3. Those who are respectful of the city’s cultural heritage and feel pity for the city and its problems but don’t want their own families/children to have any part in it.

4. Those of us who put up with the annoyances of city life because, in the end, the perks and amenities of living in the city to us outweigh the negatives.

I suspect your friend who couldn’t take it anymore and bailed the city was teetering between #4 and #3. I doubt he moved out because of the stupid parking ticket blitz. In the end for that person the annoyances outweighed the amenities of city living.

It’s sad these days that city living has been relegated to a lifestyle choice. Though, when gas prices go up even further this will start to change.

Like gas prices going up to $3.40 have obliterated SUVs and pickups from our roadways?

I’m curious as to how many city people who are so quick to heap scorn, derision, and hatred on people who have the unmitigated gall to not share their choice of living within city limits actually have kids in school? And how many of those kids go to private or parochial schools? Seriously, these arguments and blanket accusations against people keep this region down just as viciously as high taxes, bad politics, and elevated highways.

You go to Chicago or New York or Boston, and do you think people have these endless, pointless bitchfests between city and suburban people? It’s so counterproductive and in a lot of cases hypocritical.

I wonder how many of the holier-than-thou set who heap scorn, derision, and hatred on suburban people live within a few blocks of the tony Elmwood Strip or boho magnet Allentown? And how many live in suburban-in-all-but-boundary North Buffalo? Seriously, if you’re in any of those neighborhoods, you have very little business indeed criticizing suburbanites for their alleged demands of homogeneity. (Note: the Amherst town supervisor is every bit a minority as the mayor of Buffalo).

I was once in my 20s and early 30s, living within the limits of a city and enjoying that lifestyle to the fullest. But when you have a kid, your primary focus in life is that kid / those kids. Those kids are not arbitrary statistics to their parents – they are the future and your flesh and blood, and you want the best for those kids. And if someone decides that those kids ought to be in a different school district, and you have the ability to make that move, you do it because you have little room for error.

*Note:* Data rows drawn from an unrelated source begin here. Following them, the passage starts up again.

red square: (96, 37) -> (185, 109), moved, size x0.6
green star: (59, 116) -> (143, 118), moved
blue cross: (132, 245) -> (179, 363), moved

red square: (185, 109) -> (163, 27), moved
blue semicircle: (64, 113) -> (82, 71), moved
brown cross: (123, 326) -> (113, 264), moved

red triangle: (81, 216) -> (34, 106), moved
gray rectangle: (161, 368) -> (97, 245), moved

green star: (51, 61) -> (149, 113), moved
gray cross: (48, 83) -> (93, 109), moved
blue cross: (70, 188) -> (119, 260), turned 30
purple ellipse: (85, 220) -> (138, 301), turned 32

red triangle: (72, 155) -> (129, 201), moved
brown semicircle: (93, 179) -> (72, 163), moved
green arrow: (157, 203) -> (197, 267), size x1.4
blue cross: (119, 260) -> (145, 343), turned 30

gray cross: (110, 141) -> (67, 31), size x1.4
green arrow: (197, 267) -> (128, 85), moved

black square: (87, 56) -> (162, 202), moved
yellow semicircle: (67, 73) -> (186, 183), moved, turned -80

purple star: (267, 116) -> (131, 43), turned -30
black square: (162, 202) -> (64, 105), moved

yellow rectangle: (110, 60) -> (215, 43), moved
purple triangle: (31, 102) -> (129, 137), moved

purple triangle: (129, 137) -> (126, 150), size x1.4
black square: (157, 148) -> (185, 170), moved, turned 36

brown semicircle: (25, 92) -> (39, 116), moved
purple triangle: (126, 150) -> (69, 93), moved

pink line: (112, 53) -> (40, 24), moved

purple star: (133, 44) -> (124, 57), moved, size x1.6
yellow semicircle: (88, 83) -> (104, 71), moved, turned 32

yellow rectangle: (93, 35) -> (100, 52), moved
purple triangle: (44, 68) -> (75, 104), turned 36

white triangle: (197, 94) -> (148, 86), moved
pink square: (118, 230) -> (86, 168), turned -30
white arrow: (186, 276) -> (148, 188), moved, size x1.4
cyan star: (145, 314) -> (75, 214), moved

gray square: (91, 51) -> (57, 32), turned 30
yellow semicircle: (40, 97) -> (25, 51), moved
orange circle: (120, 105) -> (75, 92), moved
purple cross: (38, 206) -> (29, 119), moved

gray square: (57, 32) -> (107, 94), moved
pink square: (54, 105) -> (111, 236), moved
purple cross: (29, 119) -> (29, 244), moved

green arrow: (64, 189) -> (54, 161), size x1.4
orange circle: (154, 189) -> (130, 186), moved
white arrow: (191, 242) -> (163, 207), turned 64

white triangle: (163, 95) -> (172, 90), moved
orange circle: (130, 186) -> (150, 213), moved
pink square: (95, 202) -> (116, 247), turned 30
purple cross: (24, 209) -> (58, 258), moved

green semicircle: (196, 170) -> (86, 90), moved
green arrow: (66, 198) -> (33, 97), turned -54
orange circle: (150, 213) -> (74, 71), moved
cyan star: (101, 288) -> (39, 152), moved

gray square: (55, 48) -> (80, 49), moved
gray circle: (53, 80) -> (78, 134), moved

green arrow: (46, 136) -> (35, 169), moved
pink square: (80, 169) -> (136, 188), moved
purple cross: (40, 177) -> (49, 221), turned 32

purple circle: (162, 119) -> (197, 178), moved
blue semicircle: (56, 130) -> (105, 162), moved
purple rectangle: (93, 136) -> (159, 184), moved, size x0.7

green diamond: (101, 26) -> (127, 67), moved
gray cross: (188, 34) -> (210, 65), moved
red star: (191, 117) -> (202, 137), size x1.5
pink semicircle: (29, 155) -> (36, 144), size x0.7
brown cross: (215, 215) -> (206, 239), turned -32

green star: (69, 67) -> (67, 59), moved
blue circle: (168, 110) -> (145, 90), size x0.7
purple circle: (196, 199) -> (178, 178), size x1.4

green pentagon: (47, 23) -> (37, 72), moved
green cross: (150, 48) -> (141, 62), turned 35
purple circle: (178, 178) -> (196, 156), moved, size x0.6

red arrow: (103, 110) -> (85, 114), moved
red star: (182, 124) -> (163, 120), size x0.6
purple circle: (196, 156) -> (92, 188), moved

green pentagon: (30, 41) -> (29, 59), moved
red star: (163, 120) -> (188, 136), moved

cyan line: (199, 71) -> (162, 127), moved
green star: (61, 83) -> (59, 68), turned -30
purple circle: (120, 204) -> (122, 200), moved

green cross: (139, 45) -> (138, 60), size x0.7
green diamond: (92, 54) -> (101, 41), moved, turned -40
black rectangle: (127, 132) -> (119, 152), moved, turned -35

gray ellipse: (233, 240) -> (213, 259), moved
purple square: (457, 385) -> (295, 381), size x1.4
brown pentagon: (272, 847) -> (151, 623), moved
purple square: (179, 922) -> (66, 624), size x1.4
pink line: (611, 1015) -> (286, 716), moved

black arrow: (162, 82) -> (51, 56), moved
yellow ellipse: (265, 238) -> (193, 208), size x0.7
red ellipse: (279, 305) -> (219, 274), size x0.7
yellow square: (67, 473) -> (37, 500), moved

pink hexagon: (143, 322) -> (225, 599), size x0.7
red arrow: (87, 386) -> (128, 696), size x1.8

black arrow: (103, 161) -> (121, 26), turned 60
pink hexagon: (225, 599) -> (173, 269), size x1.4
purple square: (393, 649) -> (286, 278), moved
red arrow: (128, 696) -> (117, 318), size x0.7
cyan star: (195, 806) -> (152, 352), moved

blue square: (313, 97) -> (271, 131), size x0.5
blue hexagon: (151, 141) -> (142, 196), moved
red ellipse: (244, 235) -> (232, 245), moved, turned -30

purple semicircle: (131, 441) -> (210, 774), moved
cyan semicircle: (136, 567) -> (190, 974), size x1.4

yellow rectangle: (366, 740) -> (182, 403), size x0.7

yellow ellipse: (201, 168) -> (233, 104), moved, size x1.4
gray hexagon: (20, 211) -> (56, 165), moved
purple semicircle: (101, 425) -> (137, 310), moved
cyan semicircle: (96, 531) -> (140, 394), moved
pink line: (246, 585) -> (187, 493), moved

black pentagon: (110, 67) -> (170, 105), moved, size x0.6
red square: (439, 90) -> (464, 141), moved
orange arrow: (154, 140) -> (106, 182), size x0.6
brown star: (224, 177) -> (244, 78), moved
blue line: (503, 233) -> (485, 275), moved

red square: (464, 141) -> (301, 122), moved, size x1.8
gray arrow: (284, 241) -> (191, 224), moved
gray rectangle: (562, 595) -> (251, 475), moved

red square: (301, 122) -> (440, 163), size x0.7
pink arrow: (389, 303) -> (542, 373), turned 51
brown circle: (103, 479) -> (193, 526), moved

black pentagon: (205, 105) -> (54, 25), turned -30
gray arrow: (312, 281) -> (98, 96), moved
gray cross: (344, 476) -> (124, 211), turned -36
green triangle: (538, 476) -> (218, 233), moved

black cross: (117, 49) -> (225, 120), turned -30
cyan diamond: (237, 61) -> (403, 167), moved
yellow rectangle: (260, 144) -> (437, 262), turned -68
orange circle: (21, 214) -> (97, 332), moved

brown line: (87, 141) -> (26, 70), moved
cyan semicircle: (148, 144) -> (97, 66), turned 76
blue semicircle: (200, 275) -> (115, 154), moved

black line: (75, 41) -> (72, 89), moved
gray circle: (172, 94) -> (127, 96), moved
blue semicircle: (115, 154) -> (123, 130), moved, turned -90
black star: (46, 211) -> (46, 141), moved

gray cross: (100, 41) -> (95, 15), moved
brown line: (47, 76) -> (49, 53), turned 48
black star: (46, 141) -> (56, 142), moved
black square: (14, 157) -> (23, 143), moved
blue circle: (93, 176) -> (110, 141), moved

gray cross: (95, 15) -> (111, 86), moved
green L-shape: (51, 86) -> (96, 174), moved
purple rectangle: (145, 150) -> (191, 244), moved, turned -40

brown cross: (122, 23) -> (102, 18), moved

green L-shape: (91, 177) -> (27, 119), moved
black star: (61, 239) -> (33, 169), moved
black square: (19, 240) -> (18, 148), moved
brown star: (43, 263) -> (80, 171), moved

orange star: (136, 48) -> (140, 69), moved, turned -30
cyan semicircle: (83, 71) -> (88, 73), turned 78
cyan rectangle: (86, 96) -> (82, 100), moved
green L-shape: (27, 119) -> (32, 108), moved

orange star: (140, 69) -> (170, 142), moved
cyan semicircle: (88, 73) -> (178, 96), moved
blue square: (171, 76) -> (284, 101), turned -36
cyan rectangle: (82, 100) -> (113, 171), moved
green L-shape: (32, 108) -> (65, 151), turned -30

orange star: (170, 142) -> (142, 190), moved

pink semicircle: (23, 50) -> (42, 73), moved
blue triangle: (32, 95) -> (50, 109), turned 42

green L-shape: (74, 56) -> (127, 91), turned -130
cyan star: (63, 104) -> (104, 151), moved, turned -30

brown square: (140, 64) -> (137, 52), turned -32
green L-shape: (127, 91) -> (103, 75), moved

Or if you choose to stay and have the wherewithal to send those kids to Elmwood-Franklin or a charter school or Nichols or St Joe’s, you do that. And if you choose to send them to Buffalo Public Schools, you do that too.

It’s nobody’s business but the parents’. Period.

Because those kids have one and only one shot at getting a good education, and you do whatever you can to ensure that they get it. Nowhere is perfect – not Clarence Schools, not Orchard Park Schools, not private schools, and not Buffalo public schools. But you take your best shot at what you think is best.

If people love living in the city, more power to them. If people choose to live in the suburbs, more power to them. The point is that they have made a very difficult choice indeed – choosing to stay in an economically backward and depressed area in the first place. The entire region is in shabolic condition economically, and we ought to be trying to do what we can to work together to move it forward, not taking potshots at each other to prove who’s got a more accurate moral compass based on their selection of home location.

There are just under 381,000 households in Erie County, therefore there are just under 381,000 different reasons why people choose to live where they do.

Maybe a little less inane finger-pointing and name-calling from both city and suburb at each other would do the region a whole lot of good.